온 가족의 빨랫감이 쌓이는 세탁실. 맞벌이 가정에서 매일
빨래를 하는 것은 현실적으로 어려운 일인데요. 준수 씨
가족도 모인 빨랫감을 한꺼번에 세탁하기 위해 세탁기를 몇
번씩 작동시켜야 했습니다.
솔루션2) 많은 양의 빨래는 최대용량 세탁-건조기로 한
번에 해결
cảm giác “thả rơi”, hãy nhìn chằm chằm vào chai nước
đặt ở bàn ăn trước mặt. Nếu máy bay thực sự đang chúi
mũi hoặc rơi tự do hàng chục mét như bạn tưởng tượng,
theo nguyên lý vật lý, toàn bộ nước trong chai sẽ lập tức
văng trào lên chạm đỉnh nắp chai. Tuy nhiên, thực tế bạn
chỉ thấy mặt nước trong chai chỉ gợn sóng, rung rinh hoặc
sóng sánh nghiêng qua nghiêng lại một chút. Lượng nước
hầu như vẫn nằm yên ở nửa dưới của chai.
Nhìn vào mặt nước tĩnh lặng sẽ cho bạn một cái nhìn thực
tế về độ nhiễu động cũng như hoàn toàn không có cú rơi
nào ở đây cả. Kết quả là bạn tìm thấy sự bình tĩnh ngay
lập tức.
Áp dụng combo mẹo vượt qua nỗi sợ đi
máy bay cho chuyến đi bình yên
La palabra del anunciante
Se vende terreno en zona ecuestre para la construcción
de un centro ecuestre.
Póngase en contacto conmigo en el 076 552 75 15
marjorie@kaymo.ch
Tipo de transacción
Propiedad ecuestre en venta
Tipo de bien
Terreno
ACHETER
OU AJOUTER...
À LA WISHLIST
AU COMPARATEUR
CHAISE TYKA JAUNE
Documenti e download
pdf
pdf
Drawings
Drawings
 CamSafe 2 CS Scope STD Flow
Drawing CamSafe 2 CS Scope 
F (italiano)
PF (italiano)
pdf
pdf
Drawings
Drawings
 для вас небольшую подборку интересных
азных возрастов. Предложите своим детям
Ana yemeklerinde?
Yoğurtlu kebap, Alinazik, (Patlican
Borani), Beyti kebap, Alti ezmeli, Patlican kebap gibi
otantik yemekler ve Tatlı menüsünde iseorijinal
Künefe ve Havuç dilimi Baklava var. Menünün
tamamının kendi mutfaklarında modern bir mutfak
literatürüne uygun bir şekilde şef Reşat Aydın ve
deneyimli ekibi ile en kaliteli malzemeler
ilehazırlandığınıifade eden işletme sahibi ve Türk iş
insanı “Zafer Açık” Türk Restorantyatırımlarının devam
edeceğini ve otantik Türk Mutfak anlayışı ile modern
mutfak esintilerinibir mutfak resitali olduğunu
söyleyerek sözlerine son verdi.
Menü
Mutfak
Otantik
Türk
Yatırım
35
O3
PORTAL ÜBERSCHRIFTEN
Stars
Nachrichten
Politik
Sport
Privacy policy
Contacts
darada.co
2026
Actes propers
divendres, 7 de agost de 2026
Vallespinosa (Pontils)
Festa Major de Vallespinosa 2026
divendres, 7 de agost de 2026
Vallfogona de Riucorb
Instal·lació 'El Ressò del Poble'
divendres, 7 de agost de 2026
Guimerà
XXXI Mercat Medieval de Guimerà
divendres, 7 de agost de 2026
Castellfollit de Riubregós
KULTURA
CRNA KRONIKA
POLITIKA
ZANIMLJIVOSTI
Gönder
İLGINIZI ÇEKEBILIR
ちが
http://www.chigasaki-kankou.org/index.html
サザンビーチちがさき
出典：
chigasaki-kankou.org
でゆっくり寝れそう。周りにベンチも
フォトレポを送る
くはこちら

----

**Exercise prompt**
Set down the material above in full, keeping each line exactly as it is.

**Answer section**
온 가족의 빨랫감이 쌓이는 세탁실. 맞벌이 가정에서 매일
빨래를 하는 것은 현실적으로 어려운 일인데요. 준수 씨
가족도 모인 빨랫감을 한꺼번에 세탁하기 위해 세탁기를 몇
번씩 작동시켜야 했습니다.
솔루션2) 많은 양의 빨래는 최대용량 세탁-건조기로 한
번에 해결
cảm giác “thả rơi”, hãy nhìn chằm chằm vào chai nước
đặt ở bàn ăn trước mặt. Nếu máy bay thực sự đang chúi
mũi hoặc rơi tự do hàng chục mét như bạn tưởng tượng,
theo nguyên lý vật lý, toàn bộ nước trong chai sẽ lập tức
văng trào lên chạm đỉnh nắp chai. Tuy nhiên, thực tế bạn
chỉ thấy mặt nước trong chai chỉ gợn sóng, rung rinh hoặc
sóng sánh nghiêng qua nghiêng lại một chút. Lượng nước
hầu như vẫn nằm yên ở nửa dưới của chai.
Nhìn vào mặt nước tĩnh lặng sẽ cho bạn một cái nhìn thực
tế về độ nhiễu động cũng như hoàn toàn không có cú rơi
nào ở đây cả. Kết quả là bạn tìm thấy sự bình tĩnh ngay
lập tức.
Áp dụng combo mẹo vượt qua nỗi sợ đi
máy bay cho chuyến đi bình yên
La palabra del anunciante
Se vende terreno en zona ecuestre para la construcción
de un centro ecuestre.
Póngase en contacto conmigo en el 076 552 75 15
marjorie@kaymo.ch
Tipo de transacción
Propiedad ecuestre en venta
Tipo de bien
Terreno
ACHETER
OU AJOUTER...
À LA WISHLIST
AU COMPARATEUR
CHAISE TYKA JAUNE
Documenti e download
pdf
pdf
Drawings
Drawings
 CamSafe 2 CS Scope STD Flow
Drawing CamSafe 2 CS Scope 
F (italiano)
PF (italiano)
pdf
pdf
Drawings
Drawings
 для вас небольшую подборку интересных
азных возрастов. Предложите своим детям
Ana yemeklerinde?
Yoğurtlu kebap, Alinazik, (Patlican
Borani), Beyti kebap, Alti ezmeli, Patlican kebap gibi
otantik yemekler ve Tatlı menüsünde iseorijinal
Künefe ve Havuç dilimi Baklava var. Menünün
tamamının kendi mutfaklarında modern bir mutfak
literatürüne uygun bir şekilde şef Reşat Aydın ve
deneyimli ekibi ile en kaliteli malzemeler
ilehazırlandığınıifade eden işletme sahibi ve Türk iş
insanı “Zafer Açık” Türk Restorantyatırımlarının devam
edeceğini ve otantik Türk Mutfak anlayışı ile modern
mutfak esintilerinibir mutfak resitali olduğunu
söyleyerek sözlerine son verdi.
Menü
Mutfak
Otantik
Türk
Yatırım
35
O3
PORTAL ÜBERSCHRIFTEN
Stars
Nachrichten
Politik
Sport
Privacy policy
Contacts
darada.co
2026
Actes propers
divendres, 7 de agost de 2026
Vallespinosa (Pontils)
Festa Major de Vallespinosa 2026
divendres, 7 de agost de 2026
Vallfogona de Riucorb
Instal·lació 'El Ressò del Poble'
divendres, 7 de agost de 2026
Guimerà
XXXI Mercat Medieval de Guimerà
divendres, 7 de agost de 2026
Castellfollit de Riubregós
KULTURA
CRNA KRONIKA
POLITIKA
ZANIMLJIVOSTI
Gönder
İLGINIZI ÇEKEBILIR
ちが
http://www.chigasaki-kankou.org/index.html
サザンビーチちがさき
出典：
chigasaki-kankou.org
でゆっくり寝れそう。周りにベンチも
フォトレポを送る
くはこちら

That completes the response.